Effective optimization techniques can significantly reduce training times, lower computational costs, and improve model performance. This makes optimization particularly crucial in research and industrial settings where faster iterations can accelerate scientific discoveries, product development, and the deployment of AI solutions. Moreover, as models grow larger and more sophisticated, optimization plays a vital role in making advanced AI accessible and practical for a wider range of applications and environments.
To address the need for optimization of Deep Larning models and as an improvement over existing methods, PyTorch introduced the
torch.compile()
function in PyTorch 2.0 to allow faster training and inference of the models.
torch.compile()
works by compiling PyTorch code into optimised kernels using a JIT(Just in Time) compiler. Different models show varying levels of improvement in run times depending on their architecture and batch size when compiled. Compared to existing methods like
TorchScript
or
FX tracing
,
compile()
also offers advantages such as the ability to handle arbitrary Python code and conditional graph-breaking flow of the inputs to the models. This allows
compile()
to work with minimal or no code modification to the model.
DeepChem has builtin support for compiling PyTorch models using
torch.compile()
and using this feature, users can efficiently run PyTorch models and achieve significant performance gains. This tutorial contains the steps for compiling DeepChem PyTorch models, benchmarking and evaluating their performance with the uncompiled models.
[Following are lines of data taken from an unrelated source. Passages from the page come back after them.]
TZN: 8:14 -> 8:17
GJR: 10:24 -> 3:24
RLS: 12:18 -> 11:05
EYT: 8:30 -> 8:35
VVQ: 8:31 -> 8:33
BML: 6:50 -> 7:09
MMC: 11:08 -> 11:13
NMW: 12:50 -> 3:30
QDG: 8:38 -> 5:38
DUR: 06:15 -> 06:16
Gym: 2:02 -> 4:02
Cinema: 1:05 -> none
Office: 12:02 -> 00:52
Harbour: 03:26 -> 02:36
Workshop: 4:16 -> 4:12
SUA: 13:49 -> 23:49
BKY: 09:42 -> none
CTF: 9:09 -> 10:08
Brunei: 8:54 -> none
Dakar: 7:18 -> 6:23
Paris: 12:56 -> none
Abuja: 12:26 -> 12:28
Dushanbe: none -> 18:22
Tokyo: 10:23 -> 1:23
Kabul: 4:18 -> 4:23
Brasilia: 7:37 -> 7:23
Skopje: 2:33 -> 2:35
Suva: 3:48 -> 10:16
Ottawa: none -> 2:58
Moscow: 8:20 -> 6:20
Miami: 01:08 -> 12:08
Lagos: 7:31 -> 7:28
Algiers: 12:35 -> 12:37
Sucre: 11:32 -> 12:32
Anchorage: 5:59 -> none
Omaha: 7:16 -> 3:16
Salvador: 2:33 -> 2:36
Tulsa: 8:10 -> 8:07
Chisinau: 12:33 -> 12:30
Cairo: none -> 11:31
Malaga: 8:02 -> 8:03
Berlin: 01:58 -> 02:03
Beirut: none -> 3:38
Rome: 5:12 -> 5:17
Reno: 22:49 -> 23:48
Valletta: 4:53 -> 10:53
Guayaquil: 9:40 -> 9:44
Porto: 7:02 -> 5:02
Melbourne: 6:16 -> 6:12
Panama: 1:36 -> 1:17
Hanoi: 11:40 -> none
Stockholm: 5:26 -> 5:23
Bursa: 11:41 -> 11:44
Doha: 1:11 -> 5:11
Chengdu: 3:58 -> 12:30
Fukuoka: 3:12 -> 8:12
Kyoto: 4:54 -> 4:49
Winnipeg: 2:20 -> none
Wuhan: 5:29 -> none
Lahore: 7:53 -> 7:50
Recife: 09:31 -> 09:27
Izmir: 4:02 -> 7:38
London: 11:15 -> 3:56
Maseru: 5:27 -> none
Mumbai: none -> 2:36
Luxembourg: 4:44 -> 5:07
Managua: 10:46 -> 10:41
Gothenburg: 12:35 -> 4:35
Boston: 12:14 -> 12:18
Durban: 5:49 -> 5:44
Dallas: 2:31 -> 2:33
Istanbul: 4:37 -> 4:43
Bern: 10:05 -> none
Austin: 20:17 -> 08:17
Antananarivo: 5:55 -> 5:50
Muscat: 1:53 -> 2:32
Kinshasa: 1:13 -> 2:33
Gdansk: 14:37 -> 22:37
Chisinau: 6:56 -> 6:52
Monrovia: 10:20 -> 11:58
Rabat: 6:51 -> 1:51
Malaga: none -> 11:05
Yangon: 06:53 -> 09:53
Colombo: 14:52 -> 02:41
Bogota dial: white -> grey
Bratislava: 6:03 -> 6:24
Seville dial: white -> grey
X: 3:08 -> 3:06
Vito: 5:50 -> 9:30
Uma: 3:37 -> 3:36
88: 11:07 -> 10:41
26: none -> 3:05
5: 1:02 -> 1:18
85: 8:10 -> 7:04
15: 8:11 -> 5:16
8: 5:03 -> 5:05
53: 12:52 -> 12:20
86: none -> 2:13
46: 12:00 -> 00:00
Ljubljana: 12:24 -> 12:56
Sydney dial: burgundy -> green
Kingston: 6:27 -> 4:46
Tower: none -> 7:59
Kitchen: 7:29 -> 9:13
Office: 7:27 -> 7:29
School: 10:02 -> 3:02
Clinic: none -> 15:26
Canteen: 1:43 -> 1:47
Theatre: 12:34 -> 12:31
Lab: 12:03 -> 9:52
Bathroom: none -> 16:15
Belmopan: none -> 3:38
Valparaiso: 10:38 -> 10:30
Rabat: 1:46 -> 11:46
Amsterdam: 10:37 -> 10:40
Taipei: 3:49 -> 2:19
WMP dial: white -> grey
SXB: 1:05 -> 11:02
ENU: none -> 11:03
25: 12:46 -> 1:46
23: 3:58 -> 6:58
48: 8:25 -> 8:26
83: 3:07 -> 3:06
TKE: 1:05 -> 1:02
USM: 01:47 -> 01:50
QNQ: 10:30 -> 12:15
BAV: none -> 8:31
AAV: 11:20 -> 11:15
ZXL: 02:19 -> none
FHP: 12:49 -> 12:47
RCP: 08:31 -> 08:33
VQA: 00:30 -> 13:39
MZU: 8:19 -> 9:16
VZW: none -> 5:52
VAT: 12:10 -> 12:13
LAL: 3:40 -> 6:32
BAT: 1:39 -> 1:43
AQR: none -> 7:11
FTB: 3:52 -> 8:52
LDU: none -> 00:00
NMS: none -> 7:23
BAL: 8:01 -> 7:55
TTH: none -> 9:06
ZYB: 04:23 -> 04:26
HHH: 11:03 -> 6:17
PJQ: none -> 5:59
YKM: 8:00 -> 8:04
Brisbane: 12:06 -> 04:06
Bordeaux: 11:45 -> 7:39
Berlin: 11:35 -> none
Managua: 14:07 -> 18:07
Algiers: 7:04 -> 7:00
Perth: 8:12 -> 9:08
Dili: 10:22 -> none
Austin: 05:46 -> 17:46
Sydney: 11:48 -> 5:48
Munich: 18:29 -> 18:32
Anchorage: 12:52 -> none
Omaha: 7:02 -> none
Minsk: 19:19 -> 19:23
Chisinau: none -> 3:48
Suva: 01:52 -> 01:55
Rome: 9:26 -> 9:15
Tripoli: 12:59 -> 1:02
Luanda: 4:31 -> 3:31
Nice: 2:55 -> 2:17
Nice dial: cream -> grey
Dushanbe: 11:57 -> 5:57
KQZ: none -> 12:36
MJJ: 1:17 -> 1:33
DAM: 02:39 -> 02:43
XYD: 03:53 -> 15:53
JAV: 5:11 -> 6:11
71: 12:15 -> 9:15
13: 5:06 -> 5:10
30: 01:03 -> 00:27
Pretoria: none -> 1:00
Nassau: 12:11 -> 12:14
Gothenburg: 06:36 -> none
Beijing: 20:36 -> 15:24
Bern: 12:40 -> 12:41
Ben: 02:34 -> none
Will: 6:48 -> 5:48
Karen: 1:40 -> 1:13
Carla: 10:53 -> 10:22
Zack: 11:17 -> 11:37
NOTE: DeepChem contains many models with varying architecture and complexity. Not all models will show significant improvements in run times when compiled. It is recommended to test the models with and without compilation to determine the performance improvements.
Colab ¶
This tutorial and the rest in this sequence can be done in Google colab. If you'd like to open this notebook in colab, you can use the following link.
Compilation Process ¶
This section gives an introductory explanation about the compilation process of PyTorch models and assumes prior knowledge about forward pass, backward pass and computational graphs in neural networks. If you're unfamiliar with these concepts, you can refer to these slides for a basic understanding. Alternatively, you can proceed to the next section to learn how to compile and benchmark DeepChem models without delving into the internal details of the compilation process.
Image taken from PyTorch2.0 Introductory Blog
The compilation process is split into multiple steps which uses many new technologies that were introduced in PyTorch 2.0. The process is as follows:
-
Graph Acquisition: During the compilation process, TorchDynamo and AOTAutograd are used for capturing the forward and backward pass graphs respectively. AOTAutograd allows the backward graph to be captured ahead of time without needing a backward pass to be performed.
-
Graph Lowering: The captured graph that could be composed of the 2000+ PyTorch operators is lowered into a collection of ~250 Prim and ~750 ATen operators.
-
Graph Compilation: In this step optimised low-level kernels are generated for the target accelerator using a suitable backend compiler. TorchInductor is the default backend compiler used for this purpose.
Deepchem uses the
torch.compile()
function that implements all the above steps internally to compile the models. The compiled model can be used for training, evaluation and inference.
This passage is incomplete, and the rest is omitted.